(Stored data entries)
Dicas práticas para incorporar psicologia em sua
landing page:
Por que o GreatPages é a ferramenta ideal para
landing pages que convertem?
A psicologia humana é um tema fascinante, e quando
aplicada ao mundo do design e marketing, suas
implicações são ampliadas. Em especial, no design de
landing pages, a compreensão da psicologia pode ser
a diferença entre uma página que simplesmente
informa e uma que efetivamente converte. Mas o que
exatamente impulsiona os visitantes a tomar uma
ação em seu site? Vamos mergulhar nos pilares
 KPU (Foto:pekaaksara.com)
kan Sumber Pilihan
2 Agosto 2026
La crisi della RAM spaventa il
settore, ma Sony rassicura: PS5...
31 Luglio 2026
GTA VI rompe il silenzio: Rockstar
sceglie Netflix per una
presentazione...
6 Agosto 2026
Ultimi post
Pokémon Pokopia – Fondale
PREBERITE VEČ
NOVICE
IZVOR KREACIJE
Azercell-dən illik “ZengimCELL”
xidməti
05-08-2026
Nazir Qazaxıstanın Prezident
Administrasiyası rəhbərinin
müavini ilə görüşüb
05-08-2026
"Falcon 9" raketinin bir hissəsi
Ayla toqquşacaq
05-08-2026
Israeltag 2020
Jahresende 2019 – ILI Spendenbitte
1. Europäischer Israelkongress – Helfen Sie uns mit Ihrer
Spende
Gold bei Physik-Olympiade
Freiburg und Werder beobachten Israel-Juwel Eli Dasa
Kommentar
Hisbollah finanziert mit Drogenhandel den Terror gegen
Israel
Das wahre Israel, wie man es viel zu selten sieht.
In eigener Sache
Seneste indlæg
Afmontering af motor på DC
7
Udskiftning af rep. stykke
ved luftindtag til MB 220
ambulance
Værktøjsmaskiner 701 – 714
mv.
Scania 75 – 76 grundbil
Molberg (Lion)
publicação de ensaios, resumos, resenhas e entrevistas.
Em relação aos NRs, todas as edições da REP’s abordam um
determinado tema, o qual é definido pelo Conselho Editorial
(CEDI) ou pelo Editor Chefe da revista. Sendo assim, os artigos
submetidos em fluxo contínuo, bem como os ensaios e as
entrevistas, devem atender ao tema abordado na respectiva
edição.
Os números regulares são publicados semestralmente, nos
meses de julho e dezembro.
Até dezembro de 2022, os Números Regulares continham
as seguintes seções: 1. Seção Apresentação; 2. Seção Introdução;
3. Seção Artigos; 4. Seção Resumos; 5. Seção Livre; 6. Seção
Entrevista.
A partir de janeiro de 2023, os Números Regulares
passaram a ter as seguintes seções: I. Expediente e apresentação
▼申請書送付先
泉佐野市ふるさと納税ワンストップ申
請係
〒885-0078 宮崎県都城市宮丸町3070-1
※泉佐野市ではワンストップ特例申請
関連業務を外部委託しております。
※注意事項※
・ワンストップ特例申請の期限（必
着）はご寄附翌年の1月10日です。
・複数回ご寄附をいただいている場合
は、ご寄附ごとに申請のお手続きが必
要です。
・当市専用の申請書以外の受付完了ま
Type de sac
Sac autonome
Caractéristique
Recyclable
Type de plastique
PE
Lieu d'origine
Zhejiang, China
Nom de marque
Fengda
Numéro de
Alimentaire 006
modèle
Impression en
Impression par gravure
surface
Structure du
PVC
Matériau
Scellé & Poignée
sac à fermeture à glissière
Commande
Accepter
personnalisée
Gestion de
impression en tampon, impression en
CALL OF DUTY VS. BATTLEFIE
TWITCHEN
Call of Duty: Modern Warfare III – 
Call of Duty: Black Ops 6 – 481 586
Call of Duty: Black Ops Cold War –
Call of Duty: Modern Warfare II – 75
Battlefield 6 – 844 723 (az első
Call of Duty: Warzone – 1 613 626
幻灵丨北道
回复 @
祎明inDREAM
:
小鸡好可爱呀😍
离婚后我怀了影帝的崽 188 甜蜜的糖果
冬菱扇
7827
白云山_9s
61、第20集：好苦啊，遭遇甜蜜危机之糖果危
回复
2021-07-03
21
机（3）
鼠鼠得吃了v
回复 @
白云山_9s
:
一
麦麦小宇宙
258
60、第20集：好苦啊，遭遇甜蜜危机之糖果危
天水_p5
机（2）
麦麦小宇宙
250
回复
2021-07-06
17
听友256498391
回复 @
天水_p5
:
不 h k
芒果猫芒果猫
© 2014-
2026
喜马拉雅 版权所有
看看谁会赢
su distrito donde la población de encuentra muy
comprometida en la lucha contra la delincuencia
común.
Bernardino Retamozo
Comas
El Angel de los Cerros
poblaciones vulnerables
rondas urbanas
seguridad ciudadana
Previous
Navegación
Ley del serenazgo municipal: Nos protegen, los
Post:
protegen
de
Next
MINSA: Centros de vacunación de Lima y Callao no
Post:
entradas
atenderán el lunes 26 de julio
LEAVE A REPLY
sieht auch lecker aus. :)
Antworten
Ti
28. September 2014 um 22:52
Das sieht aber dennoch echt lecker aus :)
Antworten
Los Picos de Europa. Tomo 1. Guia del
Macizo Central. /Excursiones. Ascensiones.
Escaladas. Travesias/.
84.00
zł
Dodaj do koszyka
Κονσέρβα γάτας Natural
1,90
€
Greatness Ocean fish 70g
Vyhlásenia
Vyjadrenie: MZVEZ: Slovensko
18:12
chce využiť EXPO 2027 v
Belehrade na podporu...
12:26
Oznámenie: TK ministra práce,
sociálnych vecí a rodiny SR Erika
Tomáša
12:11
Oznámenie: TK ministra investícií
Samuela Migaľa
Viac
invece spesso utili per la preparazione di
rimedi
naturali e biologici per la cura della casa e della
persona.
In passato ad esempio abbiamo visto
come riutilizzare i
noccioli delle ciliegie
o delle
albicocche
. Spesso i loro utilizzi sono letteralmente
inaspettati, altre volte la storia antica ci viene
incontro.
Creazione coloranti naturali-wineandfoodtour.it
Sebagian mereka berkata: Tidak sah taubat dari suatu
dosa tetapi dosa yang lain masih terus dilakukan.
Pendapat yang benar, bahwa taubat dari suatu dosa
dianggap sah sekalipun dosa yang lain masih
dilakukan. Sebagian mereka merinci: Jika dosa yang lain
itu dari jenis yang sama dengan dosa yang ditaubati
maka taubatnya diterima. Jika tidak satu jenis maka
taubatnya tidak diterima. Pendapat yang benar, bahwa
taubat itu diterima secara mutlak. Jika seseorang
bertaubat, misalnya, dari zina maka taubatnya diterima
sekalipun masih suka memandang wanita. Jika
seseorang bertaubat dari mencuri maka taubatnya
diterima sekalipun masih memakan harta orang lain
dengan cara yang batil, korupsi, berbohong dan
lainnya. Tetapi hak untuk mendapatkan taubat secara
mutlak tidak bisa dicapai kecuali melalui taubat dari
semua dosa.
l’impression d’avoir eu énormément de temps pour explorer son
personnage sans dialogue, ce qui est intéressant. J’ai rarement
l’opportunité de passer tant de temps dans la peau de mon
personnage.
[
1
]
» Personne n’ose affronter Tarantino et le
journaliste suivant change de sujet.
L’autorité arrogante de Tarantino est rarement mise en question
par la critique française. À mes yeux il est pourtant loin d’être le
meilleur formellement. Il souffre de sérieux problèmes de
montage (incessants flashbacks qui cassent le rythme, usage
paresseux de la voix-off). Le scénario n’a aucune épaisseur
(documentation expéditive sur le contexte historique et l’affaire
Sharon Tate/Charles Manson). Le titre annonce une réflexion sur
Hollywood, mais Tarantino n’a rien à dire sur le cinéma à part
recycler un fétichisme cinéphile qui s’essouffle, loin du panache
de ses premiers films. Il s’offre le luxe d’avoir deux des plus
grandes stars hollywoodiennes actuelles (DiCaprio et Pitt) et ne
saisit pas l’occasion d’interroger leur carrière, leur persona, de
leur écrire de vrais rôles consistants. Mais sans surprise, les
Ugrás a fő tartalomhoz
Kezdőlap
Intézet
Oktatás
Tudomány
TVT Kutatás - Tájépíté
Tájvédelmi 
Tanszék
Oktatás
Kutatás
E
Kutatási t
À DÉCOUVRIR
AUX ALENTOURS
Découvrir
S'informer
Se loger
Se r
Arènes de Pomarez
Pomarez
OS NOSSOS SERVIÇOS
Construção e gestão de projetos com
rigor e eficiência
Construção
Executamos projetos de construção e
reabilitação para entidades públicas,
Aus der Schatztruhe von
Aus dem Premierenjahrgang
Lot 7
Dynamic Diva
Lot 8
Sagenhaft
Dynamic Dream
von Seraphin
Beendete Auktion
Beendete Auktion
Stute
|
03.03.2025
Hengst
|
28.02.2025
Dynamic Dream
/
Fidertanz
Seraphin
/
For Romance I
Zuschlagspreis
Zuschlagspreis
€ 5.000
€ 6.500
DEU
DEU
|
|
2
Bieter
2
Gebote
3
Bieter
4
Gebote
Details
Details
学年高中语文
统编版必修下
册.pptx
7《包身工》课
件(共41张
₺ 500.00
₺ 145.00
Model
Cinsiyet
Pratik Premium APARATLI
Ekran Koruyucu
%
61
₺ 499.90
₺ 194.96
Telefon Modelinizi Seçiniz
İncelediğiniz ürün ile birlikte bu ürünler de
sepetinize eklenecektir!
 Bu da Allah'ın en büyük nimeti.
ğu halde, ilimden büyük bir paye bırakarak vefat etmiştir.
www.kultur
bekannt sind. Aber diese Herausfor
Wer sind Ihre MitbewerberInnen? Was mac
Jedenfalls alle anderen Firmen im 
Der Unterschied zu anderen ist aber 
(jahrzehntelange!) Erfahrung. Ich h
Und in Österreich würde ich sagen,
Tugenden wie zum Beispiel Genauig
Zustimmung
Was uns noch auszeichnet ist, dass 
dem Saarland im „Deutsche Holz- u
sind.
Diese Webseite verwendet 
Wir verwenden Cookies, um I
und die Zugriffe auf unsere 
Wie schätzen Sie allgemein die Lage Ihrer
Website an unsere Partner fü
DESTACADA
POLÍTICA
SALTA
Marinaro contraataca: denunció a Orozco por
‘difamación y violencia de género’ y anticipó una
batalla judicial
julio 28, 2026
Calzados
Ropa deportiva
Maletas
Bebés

# THE TASK
Please repeat word for word the lines above that run from the beginning through the line containing "Em relação aos", keeping both the first and that last line.

# EXERCISE OUTPUT
Dicas práticas para incorporar psicologia em sua
landing page:
Por que o GreatPages é a ferramenta ideal para
landing pages que convertem?
A psicologia humana é um tema fascinante, e quando
aplicada ao mundo do design e marketing, suas
implicações são ampliadas. Em especial, no design de
landing pages, a compreensão da psicologia pode ser
a diferença entre uma página que simplesmente
informa e uma que efetivamente converte. Mas o que
exatamente impulsiona os visitantes a tomar uma
ação em seu site? Vamos mergulhar nos pilares
 KPU (Foto:pekaaksara.com)
kan Sumber Pilihan
2 Agosto 2026
La crisi della RAM spaventa il
settore, ma Sony rassicura: PS5...
31 Luglio 2026
GTA VI rompe il silenzio: Rockstar
sceglie Netflix per una
presentazione...
6 Agosto 2026
Ultimi post
Pokémon Pokopia – Fondale
PREBERITE VEČ
NOVICE
IZVOR KREACIJE
Azercell-dən illik “ZengimCELL”
xidməti
05-08-2026
Nazir Qazaxıstanın Prezident
Administrasiyası rəhbərinin
müavini ilə görüşüb
05-08-2026
"Falcon 9" raketinin bir hissəsi
Ayla toqquşacaq
05-08-2026
Israeltag 2020
Jahresende 2019 – ILI Spendenbitte
1. Europäischer Israelkongress – Helfen Sie uns mit Ihrer
Spende
Gold bei Physik-Olympiade
Freiburg und Werder beobachten Israel-Juwel Eli Dasa
Kommentar
Hisbollah finanziert mit Drogenhandel den Terror gegen
Israel
Das wahre Israel, wie man es viel zu selten sieht.
In eigener Sache
Seneste indlæg
Afmontering af motor på DC
7
Udskiftning af rep. stykke
ved luftindtag til MB 220
ambulance
Værktøjsmaskiner 701 – 714
mv.
Scania 75 – 76 grundbil
Molberg (Lion)
publicação de ensaios, resumos, resenhas e entrevistas.
Em relação aos NRs, todas as edições da REP’s abordam um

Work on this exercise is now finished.